Only been living together a few weeks but he's changed and it's worrying me so much because I can't help thinking he's gone off me or has realised he's made a mistake. Since moving in together we never spend any time together, he's always "busy" doing something and when he's not busy he's on his computer. For the first few weeks I spent every evening sat in front of the TV on my own and I started feeling down and lonely. I brought it up with him and he said "on Friday, we'll sit and watch a movie with a glass of wine" - I specifically cancelled a night out I had planned to do this as I thought we needed the quality time together. Friday night arrived and it was 9pm and he was still "Busy". I said "shall I pour the wine then?" and he said "yes, pour me a glass and I'll be with you in 5 minutes." I drank two glasses by myself before he turned up, sat with me for 10 minutes and then buggered off taking his wine with him to the computer room! I went to bed at 10.30 - he came to bed at 1am. The next morning I told him I was upset that we were not spending any quality time together in an evening, I understand he's busy doing house improvements but does he really need to be doing them until midnight every night? He agreed and said he'd make more of an effort to spend time with me in an evening. I said it wasn't just that - it was also the fact that he's constantly tired (well, too tired for me) yet he chooses to work 7 days a week (he only has to work 5) plus he doesn't come to bed until silly hours of the morning - we've not had sex in weeks. Again he agreed and said he'd make more effort.
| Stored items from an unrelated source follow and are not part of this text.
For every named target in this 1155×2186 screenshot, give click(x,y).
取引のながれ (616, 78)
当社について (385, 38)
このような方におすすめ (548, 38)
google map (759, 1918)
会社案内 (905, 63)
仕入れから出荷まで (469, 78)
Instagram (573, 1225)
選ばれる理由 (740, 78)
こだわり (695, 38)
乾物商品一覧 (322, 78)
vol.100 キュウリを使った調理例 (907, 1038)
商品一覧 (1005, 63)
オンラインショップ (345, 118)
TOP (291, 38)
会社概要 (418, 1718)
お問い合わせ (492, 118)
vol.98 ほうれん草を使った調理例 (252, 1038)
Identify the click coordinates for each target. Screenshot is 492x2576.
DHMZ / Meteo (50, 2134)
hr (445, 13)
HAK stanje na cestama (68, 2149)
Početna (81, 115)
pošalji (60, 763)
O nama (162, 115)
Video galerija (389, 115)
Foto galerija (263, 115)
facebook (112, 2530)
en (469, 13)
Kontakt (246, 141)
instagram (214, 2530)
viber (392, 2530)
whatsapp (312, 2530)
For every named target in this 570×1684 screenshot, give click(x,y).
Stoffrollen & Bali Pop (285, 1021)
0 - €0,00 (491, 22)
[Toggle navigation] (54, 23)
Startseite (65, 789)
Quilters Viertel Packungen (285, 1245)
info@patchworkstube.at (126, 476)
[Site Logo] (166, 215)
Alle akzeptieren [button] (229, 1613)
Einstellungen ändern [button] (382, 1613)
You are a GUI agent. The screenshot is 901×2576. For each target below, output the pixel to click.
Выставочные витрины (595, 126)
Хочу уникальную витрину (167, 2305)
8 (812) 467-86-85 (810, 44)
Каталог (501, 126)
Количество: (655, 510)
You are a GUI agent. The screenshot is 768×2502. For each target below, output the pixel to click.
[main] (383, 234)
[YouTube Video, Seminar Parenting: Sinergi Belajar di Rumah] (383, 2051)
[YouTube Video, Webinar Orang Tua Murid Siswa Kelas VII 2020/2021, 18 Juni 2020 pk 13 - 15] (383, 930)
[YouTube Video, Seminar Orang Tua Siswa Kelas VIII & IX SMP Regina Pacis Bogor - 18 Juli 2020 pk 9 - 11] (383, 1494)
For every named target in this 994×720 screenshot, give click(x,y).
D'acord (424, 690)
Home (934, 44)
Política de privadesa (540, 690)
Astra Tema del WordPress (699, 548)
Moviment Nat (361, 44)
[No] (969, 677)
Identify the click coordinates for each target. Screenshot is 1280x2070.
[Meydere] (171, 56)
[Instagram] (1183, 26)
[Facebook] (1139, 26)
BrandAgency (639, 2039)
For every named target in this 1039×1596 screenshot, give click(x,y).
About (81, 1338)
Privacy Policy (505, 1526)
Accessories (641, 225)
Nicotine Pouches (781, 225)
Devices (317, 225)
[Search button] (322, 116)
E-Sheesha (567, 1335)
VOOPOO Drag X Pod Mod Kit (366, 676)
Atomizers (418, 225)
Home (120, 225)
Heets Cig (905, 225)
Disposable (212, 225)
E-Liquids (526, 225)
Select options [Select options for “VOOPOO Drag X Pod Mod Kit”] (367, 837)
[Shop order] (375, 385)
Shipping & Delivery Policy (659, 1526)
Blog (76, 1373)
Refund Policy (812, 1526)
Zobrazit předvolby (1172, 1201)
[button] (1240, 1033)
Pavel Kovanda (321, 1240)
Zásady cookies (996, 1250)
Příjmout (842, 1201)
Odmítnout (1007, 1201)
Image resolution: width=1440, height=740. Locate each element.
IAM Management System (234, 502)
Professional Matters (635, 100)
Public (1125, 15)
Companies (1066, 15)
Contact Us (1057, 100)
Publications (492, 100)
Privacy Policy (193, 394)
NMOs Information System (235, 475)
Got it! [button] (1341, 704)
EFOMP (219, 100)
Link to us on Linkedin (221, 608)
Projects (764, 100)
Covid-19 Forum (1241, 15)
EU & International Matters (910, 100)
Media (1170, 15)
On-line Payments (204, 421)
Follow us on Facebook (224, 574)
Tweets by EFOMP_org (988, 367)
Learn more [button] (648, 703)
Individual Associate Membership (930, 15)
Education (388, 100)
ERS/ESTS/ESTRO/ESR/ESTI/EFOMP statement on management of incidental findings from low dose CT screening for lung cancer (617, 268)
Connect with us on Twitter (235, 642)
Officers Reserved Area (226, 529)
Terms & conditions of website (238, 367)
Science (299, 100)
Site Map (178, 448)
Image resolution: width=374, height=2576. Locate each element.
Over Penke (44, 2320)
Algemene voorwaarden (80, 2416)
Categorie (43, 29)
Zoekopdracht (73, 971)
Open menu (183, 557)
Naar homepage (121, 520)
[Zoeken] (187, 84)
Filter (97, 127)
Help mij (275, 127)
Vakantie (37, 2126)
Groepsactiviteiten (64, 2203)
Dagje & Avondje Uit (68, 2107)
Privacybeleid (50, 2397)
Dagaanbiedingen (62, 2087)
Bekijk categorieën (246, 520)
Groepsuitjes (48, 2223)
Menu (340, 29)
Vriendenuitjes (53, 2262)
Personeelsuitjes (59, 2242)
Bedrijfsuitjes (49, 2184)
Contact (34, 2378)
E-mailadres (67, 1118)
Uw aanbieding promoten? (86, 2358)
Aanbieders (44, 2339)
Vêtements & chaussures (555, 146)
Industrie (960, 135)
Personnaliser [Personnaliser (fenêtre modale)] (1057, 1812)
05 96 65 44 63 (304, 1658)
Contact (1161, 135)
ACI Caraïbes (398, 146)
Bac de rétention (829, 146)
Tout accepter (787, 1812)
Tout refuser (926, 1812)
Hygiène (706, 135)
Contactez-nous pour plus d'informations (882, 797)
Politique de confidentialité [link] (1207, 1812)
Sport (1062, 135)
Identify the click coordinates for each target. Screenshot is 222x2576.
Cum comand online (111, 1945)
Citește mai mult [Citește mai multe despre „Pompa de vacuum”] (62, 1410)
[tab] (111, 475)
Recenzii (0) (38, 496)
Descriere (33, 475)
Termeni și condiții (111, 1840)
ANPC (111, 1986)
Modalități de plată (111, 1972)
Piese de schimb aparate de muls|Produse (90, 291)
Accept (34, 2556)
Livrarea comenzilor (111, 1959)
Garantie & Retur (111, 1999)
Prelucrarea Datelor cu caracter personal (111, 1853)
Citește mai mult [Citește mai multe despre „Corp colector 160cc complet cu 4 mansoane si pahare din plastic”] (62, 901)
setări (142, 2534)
So last night, it's getting on for 10pm and he comes into the living room, sits on the sofa opposite me (he never used to do this, he would always sit with me and we'd snuggle in front of the tv) and switches on a shit film without even asking me what I'd like to watch. He sits there for 20 minutes and then buggers off into the computer room again. I give him an hour or so, realise he's not coming back so go and tell him I'm going to bed. He looks at me, says nothing but holds his arms out for a hug. Guilty conscience? I get into bed then I hear the doors being locked downstairs and think "great, he's taken the hint and is coming to bed". He did come to bed - armed with the ipad which he then switches on in bed and tells me "I'm going to play candy crush for a bit, do you mind?" In other words he'll play candy crush until he's tired enough to sleep. Then he wondered why I got upset.
Candy Crush vs having sex with your girlfriend .... hmm tough decision. Nice to know where I stand. Am I being unreasonable? clingy? high maintenance? Does he just need to develop the balls to tell me he's made a mistake?